Bien sûr, il y a des clins d’oeil sympathiques. La présence du trio de Shingouz, ces drôles d’espions informateurs, la collecte par Laureline d’une méduse géante sur le dos d’un Groubos pour «voir» où se trouve Valérian — scène sublime mettant en scène un Alain Chabat qui l’est tout autant —, le polymorphisme des Suffuss, incarné à l’écran par une Rihanna envoûtante, en font partie.
Mais le réalisateur marche surtout en grande liberté sur les territoires narratifs défrichés et circonscrits par le duo de bédéistes, dont on perd la critique sociale, la philosophie des Lumières, inhérente à l’oeuvre, tout comme les déplacements dans le temps — une part pourtant importante de la série —, ou encore le féminisme fortement affiché par Laureline, héroïne à l’avantgarde dans sa version dessinée, et qui s’affirme de manière surtout caricaturale dans des fragments de dialogues entre elle et son compagnon de quête.

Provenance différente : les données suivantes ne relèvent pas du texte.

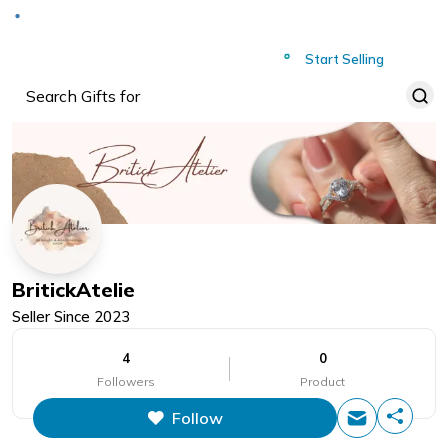
Deliver to
Worldwide
Start Selling
BritickAtelie
Seller Since
2023
4
0
Followers
Product
Follow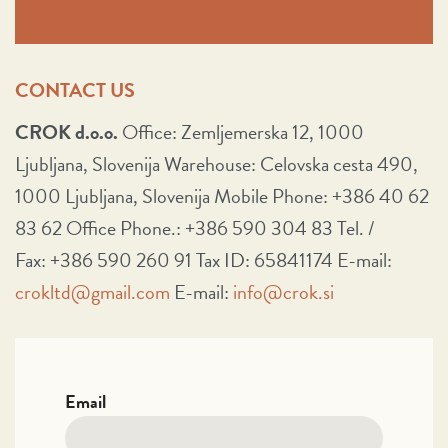
CONTACT US
CROK d.o.o.
Office: Zemljemerska 12, 1000
Ljubljana, Slovenija Warehouse: Celovska cesta 490,
1000 Ljubljana, Slovenija Mobile Phone: +386 40 62
83 62 Office Phone.: +386 590 304 83 Tel. /
Fax: +386 590 260 91 Tax ID: 65841174 E-mail:
crokltd@gmail.com
E-mail:
info@crok.si
Email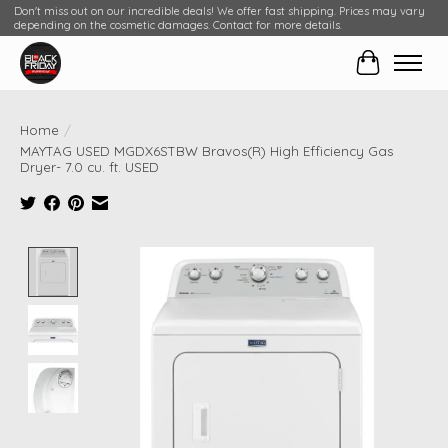
Don't miss out on our incredible deals! We offer fast shipping. Prices may vary
depending on the cosmetic damages. Contact for more details.
Cart
Home
/
MAYTAG USED MGDX6STBW Bravos(R) High Efficiency Gas
Dryer- 7.0 cu. ft. USED
Product image slideshow Items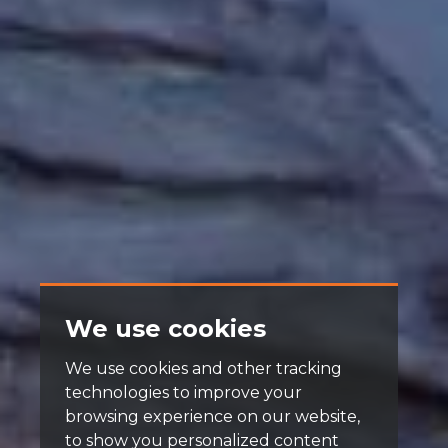
We use cookies
We use cookies and other tracking
technologies to improve your
browsing experience on our website,
to show you personalized content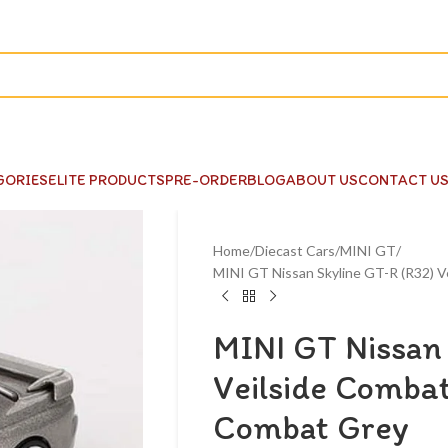
GORIES
ELITE PRODUCTS
PRE-ORDER
BLOG
ABOUT US
CONTACT U
Home
Diecast Cars
MINI GT
MINI GT Nissan Skyline GT-R (R32) V
MINI GT Nissan 
Veilside Combat
Combat Grey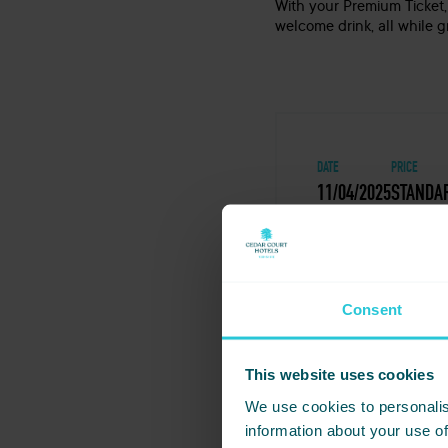
With your Premium Ticket,
welcome drink, all while 
DATE
PRICE
11/04/2025
STANDAR
Consent
Share this even
Huddersfield
This website uses cookies
We use cookies to personalis
Not ready to book just y
information about your use of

Il faut donc excuser beaucoup de libertés pour s’abandonner à cette transposition qui confirme que, pour exister au cinéma, une oeuvre en bande dessinée doit surtout réussir à devenir autre chose. Et c’est cette dilution, cette perte de signal sur la tableau de bord de l’adapation, que Luc Besson rend finalement la plus convaincante.